BACKGROUND: Allopurinol is the first-line therapy for the treatment of symptomatic hyperuricemia (gout). In clinical practice, there is a tendency to overmedicate asymptomatic patients who have elevated serum urate. Because of this practice, serious and life-threatening reactions such as Stevens-Johnson syndrome (SJS) or the more dramatic toxic epidermal necrolysis (TEN), both frequently caused by uricostatics, may occur. To increase awareness of these complications, we present a case with fulminant TEN caused by allopurinol.
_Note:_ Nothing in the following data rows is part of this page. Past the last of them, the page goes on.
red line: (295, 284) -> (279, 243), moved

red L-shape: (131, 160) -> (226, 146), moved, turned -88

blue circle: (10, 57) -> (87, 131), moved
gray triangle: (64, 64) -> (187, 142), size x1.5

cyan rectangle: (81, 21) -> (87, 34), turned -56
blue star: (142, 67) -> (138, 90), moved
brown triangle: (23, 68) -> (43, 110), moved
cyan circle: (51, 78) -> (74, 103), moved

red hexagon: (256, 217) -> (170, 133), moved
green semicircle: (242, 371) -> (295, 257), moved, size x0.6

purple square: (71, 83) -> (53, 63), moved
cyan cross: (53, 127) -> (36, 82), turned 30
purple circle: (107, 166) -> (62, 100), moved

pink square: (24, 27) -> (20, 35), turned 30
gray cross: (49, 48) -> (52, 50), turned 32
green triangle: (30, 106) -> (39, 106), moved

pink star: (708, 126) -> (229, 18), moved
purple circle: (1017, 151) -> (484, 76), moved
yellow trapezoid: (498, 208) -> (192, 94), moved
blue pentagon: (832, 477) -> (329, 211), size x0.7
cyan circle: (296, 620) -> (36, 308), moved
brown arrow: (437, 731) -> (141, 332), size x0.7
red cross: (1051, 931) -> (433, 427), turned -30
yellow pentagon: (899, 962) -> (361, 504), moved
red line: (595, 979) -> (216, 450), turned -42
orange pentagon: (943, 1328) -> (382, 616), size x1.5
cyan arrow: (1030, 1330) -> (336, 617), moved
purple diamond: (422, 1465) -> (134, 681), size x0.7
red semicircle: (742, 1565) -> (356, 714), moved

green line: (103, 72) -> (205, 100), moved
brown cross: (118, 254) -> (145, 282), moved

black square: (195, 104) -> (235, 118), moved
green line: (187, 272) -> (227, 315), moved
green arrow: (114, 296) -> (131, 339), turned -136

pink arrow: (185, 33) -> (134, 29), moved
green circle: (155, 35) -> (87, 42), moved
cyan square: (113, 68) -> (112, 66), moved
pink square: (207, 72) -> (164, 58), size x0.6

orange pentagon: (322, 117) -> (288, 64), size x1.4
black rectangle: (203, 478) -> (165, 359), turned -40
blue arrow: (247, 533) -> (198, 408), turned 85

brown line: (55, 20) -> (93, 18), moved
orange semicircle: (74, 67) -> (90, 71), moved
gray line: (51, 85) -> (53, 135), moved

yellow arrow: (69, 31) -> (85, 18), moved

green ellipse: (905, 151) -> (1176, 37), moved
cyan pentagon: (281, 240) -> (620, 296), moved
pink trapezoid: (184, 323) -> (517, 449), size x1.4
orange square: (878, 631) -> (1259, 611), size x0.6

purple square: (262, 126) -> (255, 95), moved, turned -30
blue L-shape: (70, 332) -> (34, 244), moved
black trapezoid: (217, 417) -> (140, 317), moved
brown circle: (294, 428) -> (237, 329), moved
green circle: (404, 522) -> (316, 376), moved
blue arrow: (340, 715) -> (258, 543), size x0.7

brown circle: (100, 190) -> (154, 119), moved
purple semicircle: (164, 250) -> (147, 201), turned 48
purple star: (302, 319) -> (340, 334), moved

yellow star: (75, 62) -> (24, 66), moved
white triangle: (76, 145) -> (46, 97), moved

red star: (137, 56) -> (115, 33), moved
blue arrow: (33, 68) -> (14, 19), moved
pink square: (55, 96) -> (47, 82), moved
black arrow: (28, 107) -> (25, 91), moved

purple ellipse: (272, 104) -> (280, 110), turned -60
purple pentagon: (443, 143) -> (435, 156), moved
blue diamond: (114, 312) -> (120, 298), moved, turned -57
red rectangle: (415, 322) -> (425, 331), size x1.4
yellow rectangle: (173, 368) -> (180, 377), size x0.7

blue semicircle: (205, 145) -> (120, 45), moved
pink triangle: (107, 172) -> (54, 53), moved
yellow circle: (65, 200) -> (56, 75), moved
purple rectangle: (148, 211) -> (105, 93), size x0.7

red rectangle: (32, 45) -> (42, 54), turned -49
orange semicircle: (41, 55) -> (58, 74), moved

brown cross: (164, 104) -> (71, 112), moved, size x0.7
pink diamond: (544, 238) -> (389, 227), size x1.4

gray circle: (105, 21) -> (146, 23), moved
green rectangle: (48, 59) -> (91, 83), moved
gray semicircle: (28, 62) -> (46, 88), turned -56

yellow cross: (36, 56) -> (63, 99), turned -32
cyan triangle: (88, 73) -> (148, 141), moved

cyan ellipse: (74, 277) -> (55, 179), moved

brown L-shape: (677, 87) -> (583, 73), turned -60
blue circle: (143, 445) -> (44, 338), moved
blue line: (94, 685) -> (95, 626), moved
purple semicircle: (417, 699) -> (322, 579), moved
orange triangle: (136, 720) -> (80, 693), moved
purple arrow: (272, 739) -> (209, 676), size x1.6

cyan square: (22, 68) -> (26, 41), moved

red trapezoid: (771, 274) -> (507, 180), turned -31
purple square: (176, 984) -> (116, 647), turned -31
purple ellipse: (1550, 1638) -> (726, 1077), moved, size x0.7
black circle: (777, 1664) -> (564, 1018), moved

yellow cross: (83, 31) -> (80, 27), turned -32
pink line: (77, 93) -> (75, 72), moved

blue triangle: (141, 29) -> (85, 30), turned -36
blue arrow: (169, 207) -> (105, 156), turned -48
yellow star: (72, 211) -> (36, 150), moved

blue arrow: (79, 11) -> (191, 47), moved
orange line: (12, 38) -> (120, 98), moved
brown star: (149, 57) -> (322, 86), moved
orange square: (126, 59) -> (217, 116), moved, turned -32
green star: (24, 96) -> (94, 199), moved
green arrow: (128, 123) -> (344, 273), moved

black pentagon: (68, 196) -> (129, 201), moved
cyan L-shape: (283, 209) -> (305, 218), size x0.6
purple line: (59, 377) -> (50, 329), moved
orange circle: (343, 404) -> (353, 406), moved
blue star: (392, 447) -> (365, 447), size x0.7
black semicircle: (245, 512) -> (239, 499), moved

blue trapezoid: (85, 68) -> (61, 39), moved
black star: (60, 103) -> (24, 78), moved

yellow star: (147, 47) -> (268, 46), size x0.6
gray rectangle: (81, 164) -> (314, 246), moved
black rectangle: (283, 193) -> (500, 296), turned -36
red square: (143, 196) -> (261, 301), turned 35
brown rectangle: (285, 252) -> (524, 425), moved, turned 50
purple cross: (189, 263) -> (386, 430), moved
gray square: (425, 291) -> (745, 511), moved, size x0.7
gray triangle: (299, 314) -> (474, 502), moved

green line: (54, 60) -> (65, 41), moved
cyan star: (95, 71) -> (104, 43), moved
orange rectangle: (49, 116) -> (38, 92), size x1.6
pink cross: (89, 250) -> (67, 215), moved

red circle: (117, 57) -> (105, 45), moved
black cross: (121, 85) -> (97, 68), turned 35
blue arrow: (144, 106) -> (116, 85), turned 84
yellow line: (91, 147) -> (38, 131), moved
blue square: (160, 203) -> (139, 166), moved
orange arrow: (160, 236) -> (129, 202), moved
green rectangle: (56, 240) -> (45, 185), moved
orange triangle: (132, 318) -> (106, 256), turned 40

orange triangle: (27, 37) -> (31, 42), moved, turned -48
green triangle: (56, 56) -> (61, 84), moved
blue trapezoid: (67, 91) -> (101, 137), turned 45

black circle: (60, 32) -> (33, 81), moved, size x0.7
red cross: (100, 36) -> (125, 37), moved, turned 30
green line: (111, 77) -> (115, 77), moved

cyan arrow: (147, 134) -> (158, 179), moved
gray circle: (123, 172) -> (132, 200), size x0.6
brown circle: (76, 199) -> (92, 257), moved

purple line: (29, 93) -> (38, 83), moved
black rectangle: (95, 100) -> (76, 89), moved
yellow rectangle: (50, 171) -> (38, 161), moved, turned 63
CASE REPORT: A 75-year-old woman noticed a mildly itching skin rash accompanied by fever, shivering, and weakness approximately 3 weeks after taking newly prescribed allopurinol. The initial clinical examination revealed a generalized maculopapular exanthema. An adverse drug reaction was recognized, and allopurinol was discontinued. Ambulatory supportive therapy using prednisolone and cetirizine was started but failed. The patient developed a progressive exanthema with painful widespread blistering, skin peeling, and mucosal and conjunctival lesions. After recurrent presentations to the Emergency Department, the patient was transferred to our Intensive Care Unit (ICU). The clinical picture confirmed the suspected diagnosis of TEN. Massive fluid replacement, prednisolone, and cyclosporine were used as anti-inflammatory therapy. Polyhexanide and octenidine were applied for local treatment. All treatment measures were guided daily by a multidisciplinary team. After 7 days in the ICU, the patient was transferred to the Dermatology Department and was discharged from the hospital 42 days later.

CONCLUSIONS: With the prescription of allopurinol, there should be awareness of potentially life-threatening complications such as SJS or TEN. Patients with SJS or TEN should be immediately transferred to an ICU with dermatological expertise and multidisciplinary therapy.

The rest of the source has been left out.